CLIFFORD GADDY, a senior fellow at the Brookings Institution, outlined Russia's "grand energy strategy," in which Ukraine is perceived as merely an obstacle frustrating Russia's energy ambitions in Western Europe and therefore a nonentity in Russia's broader strategic planning. According to Gaddy, Russia's strategic goal regarding energy is to maximize the role of its own energy resources in the world energy markets, so as to increase its geopolitical influence. To do this, it must reduce competition and maximize dependency on its own energy resources, as well as ensure a stable supply.

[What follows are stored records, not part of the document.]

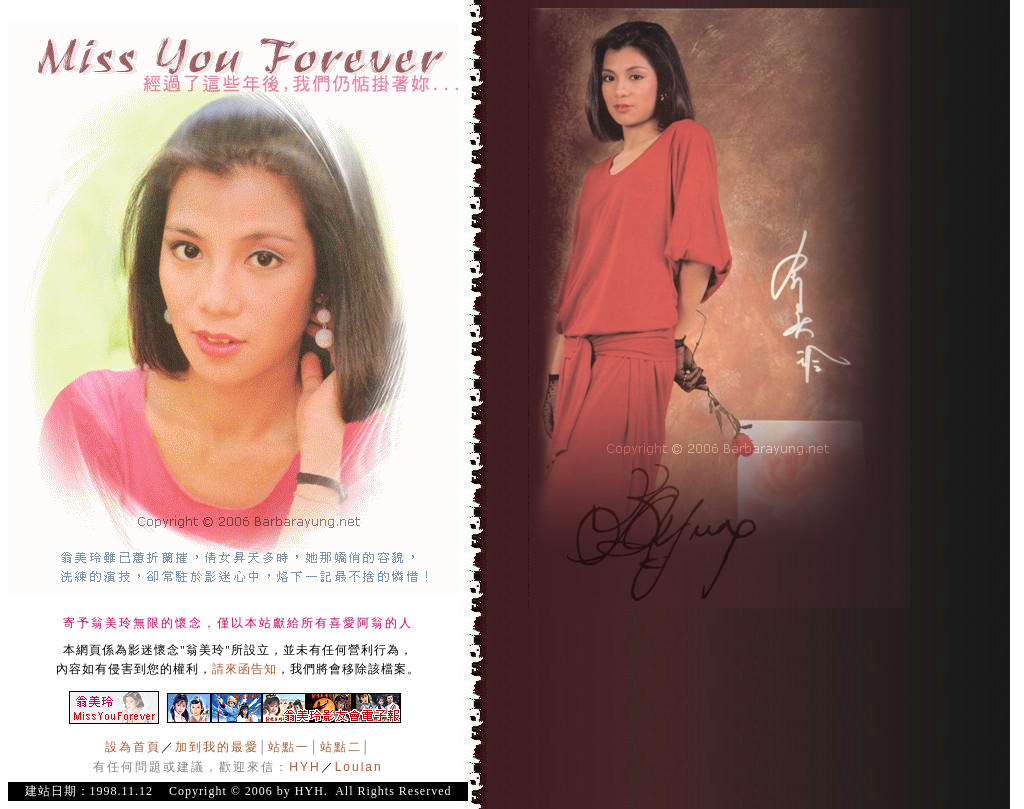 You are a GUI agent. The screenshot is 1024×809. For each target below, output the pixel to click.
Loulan (359, 767)
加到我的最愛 (217, 747)
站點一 (289, 747)
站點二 (341, 747)
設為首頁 (133, 747)
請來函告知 (244, 669)
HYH (304, 767) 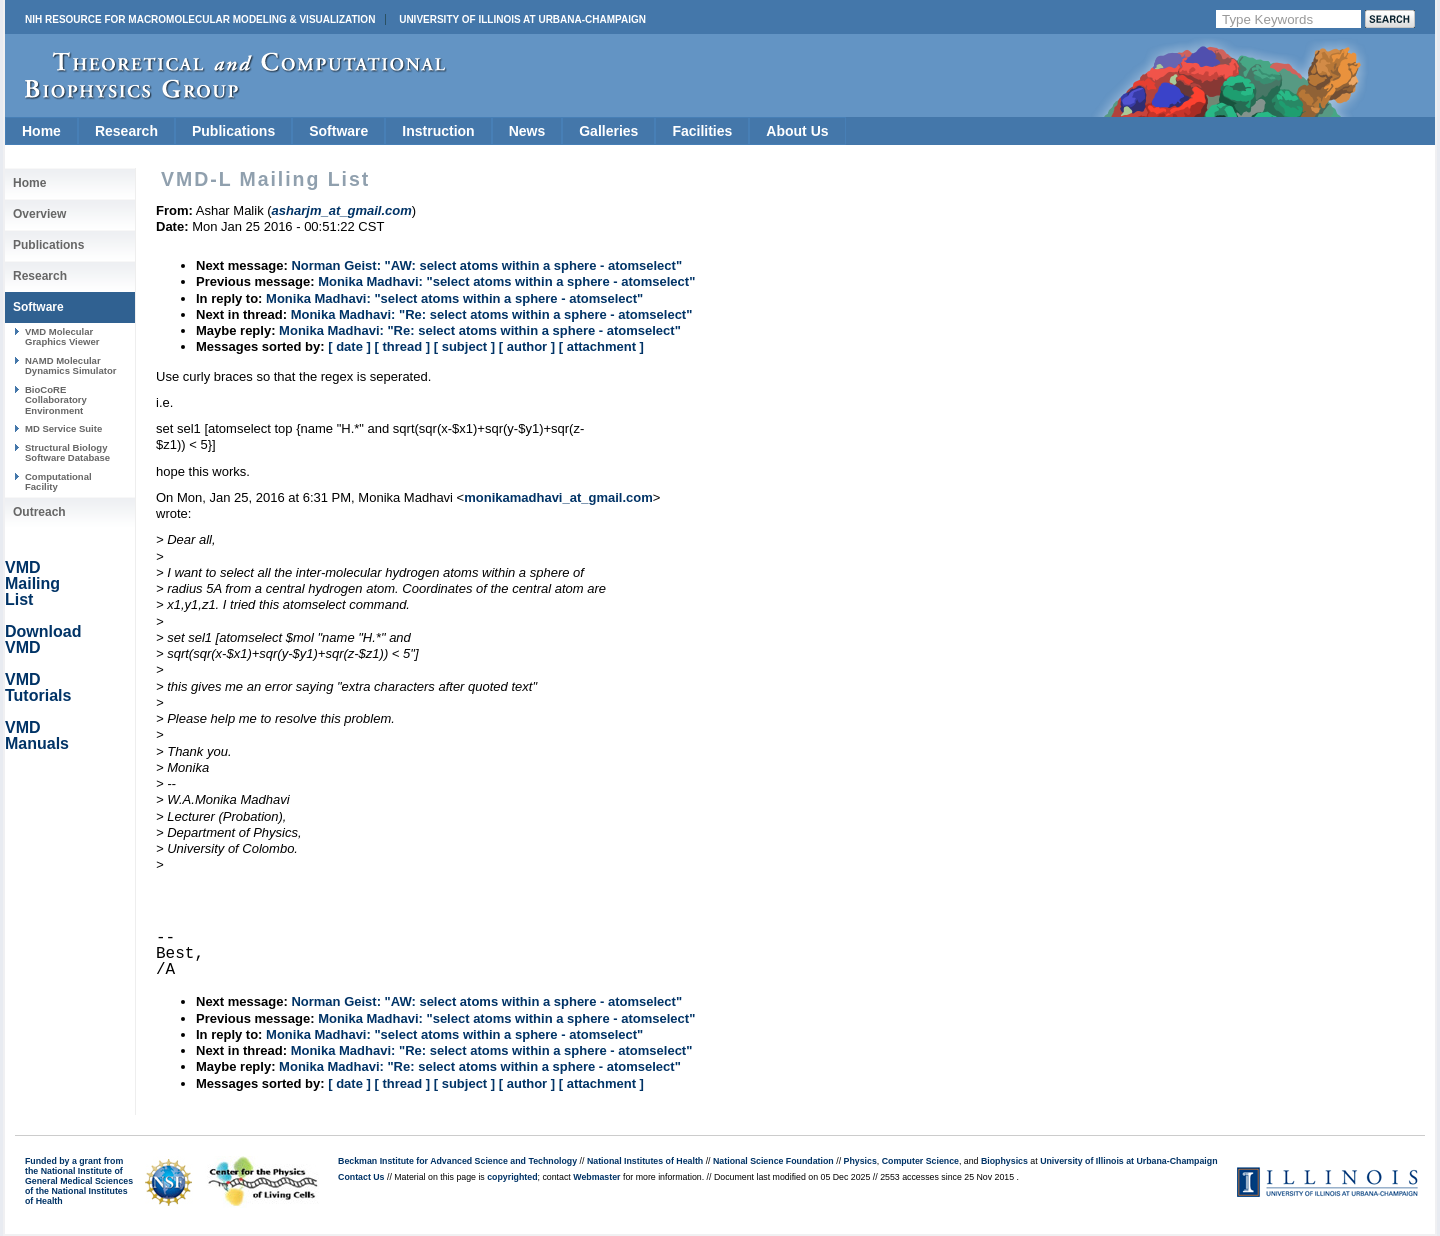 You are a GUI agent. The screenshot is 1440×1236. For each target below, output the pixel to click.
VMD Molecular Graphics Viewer (62, 336)
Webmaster (596, 1177)
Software (338, 131)
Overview (39, 214)
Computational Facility (58, 481)
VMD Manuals (37, 735)
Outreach (39, 512)
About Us (797, 131)
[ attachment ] (601, 346)
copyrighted (512, 1177)
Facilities (702, 131)
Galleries (608, 131)
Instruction (438, 131)
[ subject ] (464, 346)
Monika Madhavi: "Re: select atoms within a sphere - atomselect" (492, 314)
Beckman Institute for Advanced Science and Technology (457, 1161)
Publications (233, 131)
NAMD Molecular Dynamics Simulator (71, 365)
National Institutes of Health (645, 1161)
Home (41, 131)
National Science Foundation (773, 1161)
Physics (860, 1161)
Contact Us (361, 1177)
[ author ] (527, 346)
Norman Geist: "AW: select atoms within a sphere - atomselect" (486, 265)
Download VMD (43, 639)
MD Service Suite (63, 428)
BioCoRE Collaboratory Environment (56, 400)
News (527, 131)
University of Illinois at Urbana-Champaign (522, 19)
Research (126, 131)
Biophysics (1004, 1161)
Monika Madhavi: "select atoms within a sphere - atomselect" (506, 281)
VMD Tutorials (38, 687)
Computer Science (920, 1161)
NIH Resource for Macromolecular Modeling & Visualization (200, 19)
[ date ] (349, 346)
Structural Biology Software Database (67, 452)
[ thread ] (402, 346)
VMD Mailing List (32, 583)
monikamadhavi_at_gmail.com (558, 497) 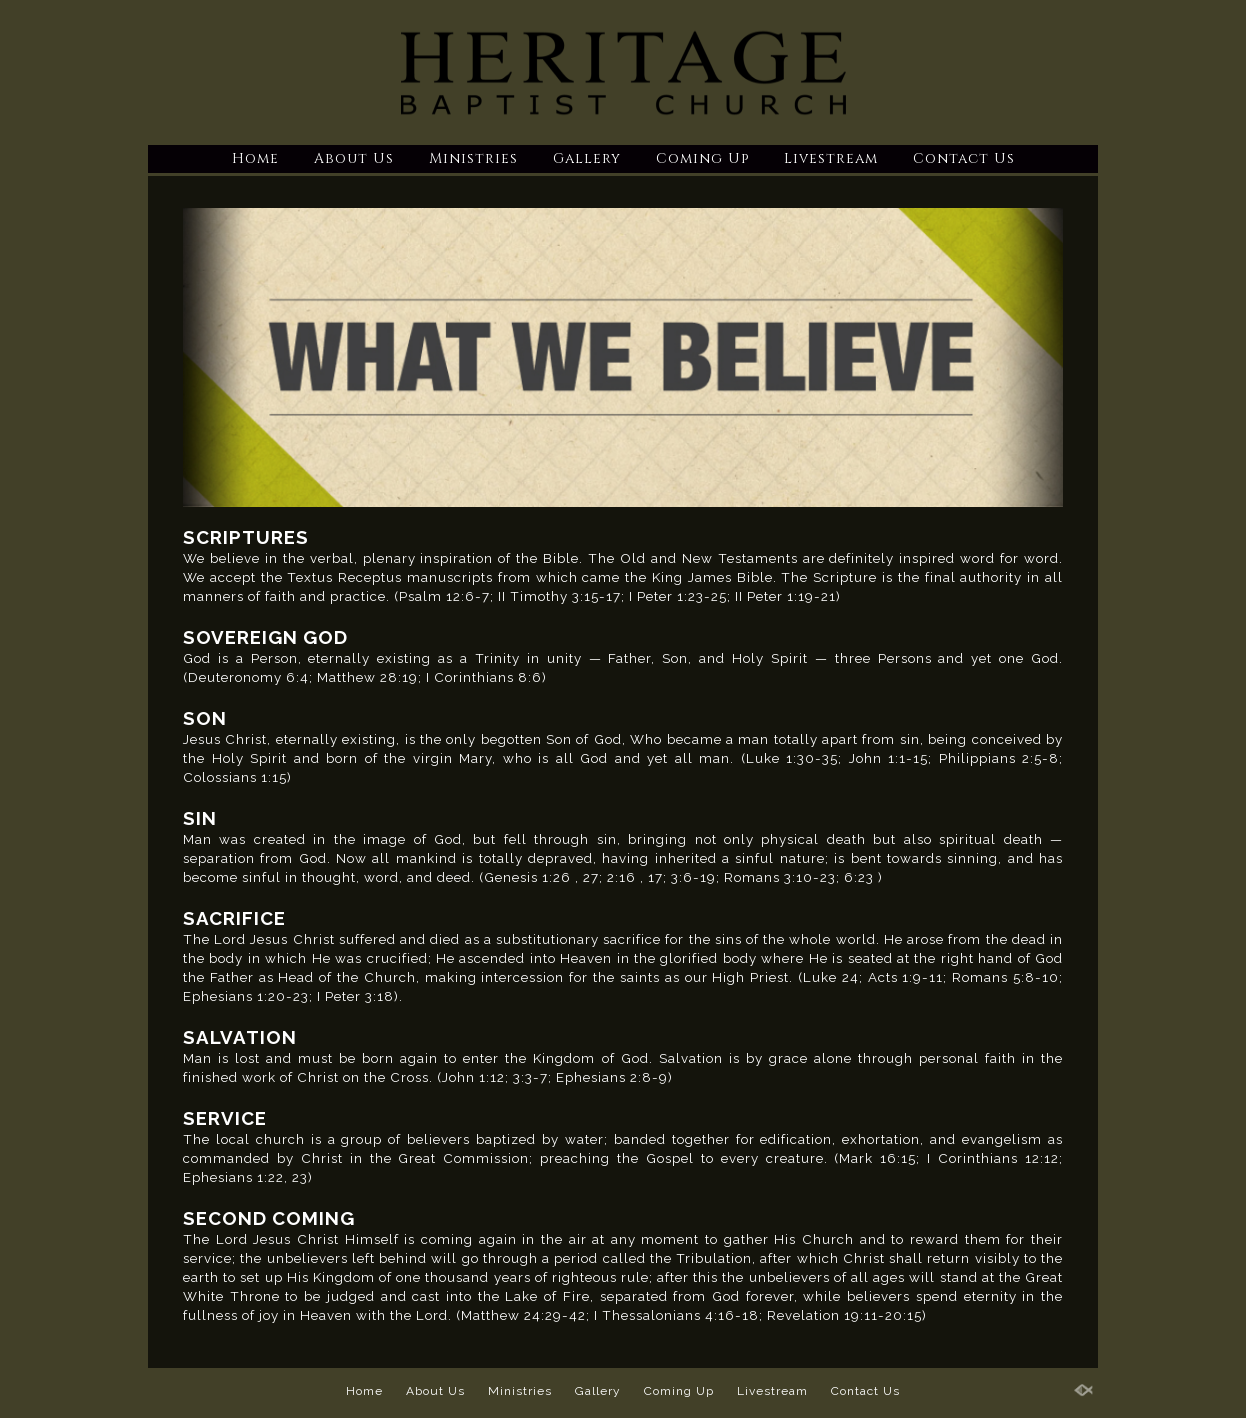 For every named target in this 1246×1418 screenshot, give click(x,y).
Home (255, 158)
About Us (354, 158)
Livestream (831, 158)
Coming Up (702, 158)
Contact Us (964, 158)
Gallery (587, 158)
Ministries (473, 158) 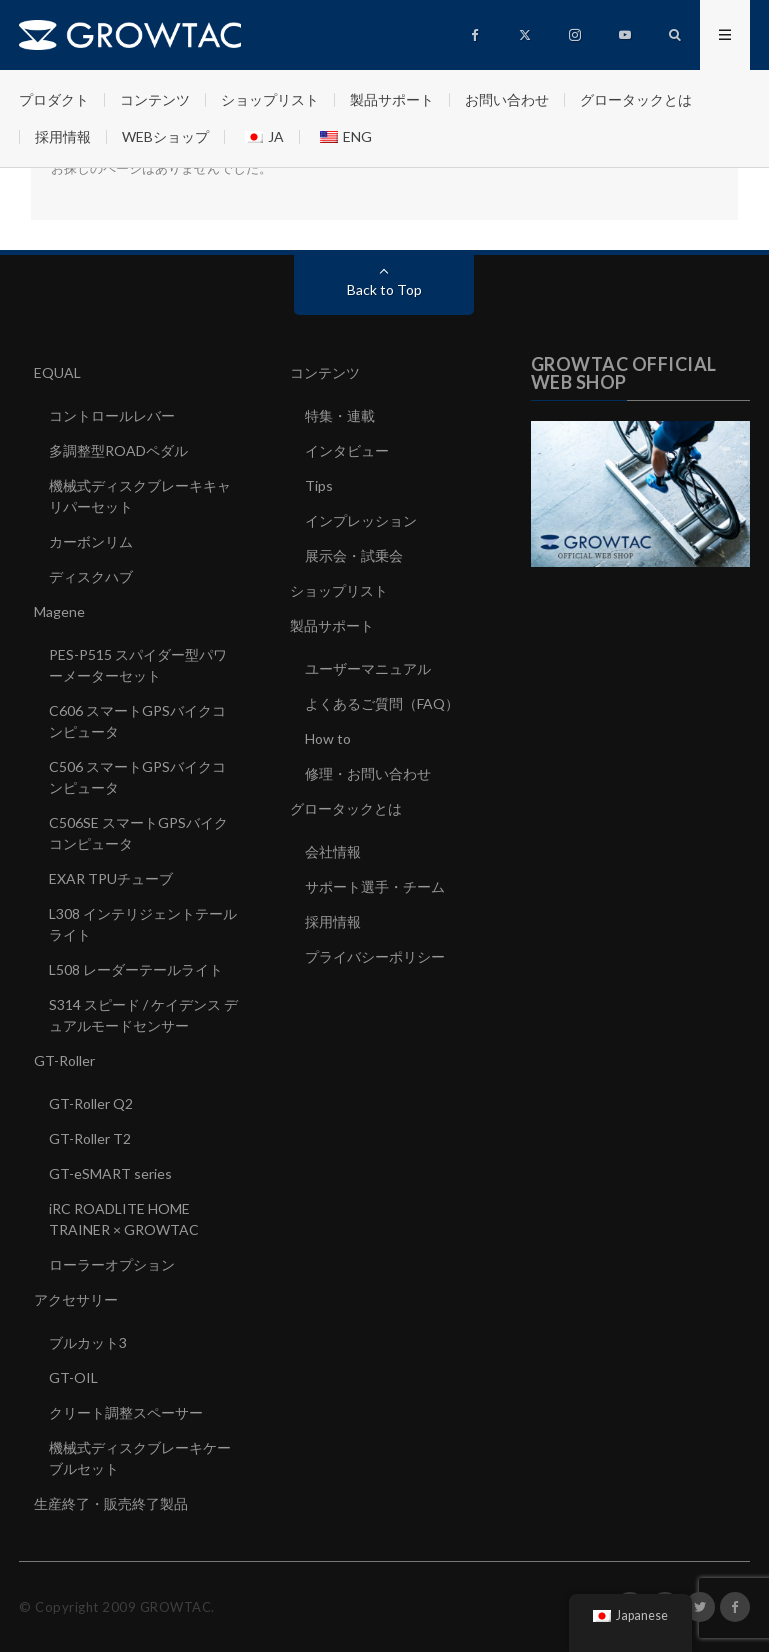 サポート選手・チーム (375, 886)
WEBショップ (165, 136)
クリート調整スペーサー (126, 1412)
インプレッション (361, 520)
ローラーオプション (112, 1264)
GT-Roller (64, 1060)
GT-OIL (73, 1377)
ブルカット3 (88, 1342)
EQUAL (57, 372)
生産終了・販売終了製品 (111, 1503)
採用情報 (63, 136)
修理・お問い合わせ (368, 773)
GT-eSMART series (110, 1173)
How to (328, 738)
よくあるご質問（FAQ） (382, 703)
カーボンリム (91, 541)
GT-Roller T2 (90, 1138)
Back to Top (384, 289)
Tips (319, 485)
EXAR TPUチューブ (111, 878)
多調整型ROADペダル (118, 450)
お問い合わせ (507, 99)
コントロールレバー (112, 415)
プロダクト (54, 99)
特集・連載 (340, 415)
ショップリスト (270, 99)
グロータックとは (636, 99)
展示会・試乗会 (354, 555)
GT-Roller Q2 (91, 1103)
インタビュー (347, 450)
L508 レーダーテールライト (136, 969)
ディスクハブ (91, 576)
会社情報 (333, 851)
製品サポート (392, 99)
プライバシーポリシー (375, 956)
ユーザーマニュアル (368, 668)
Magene (59, 611)
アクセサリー (76, 1299)
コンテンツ (155, 99) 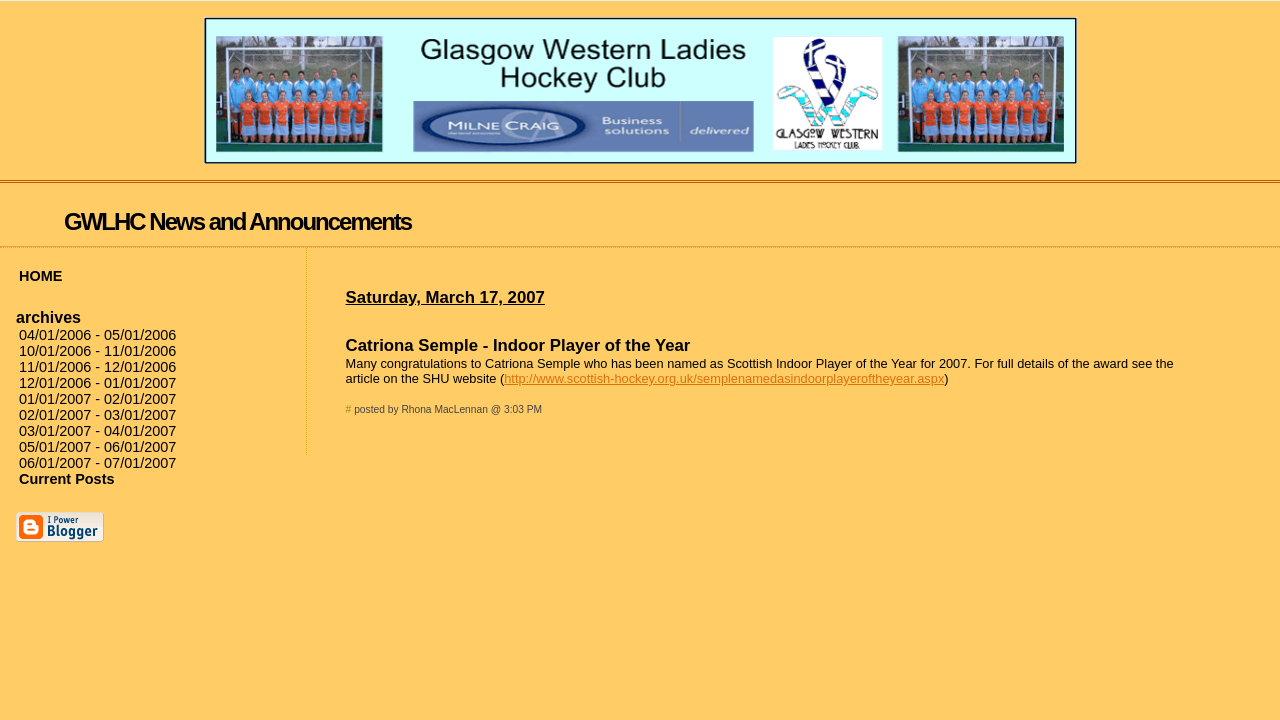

TARAS KUZIO, a visiting assistant professor at George Washington University, rebutted Gaddy's argument, claiming that Russia's actions evidenced a complete lack of geopolitical strategy and resulted in strong denunciations by Western countries and a loss of political allies in Ukraine. According to Kuzio, Russian President Vladimir Putin's desire to have a deal signed by the January 4 European Union energy summit outweighed his hope of reinforcing opposition to Ukrainian President Viktor Yushchenko during the run-up to Ukraine's March 26 parliamentary elections.

RFE/RL Coordinator of Corruption Studies ROMAN KUPCHINSKY did not fully agree with Kuzio's assessments of Yushchenko or Ukraine. He outlined three major problems that are feeding the conflict between Russia and Ukraine. The biggest, he argues, is that the state-controlled Russian gas giant Gazprom holds a monopoly on natural-gas sales outside the CIS. Kupchinsky also decried Ukraine's consumption of natural gas, terming it "out of control." Corruption is also a major factor in the conflict, Kupchinsky said, although the extent to which it taints the deal struck between Russia and Ukraine remains unknown.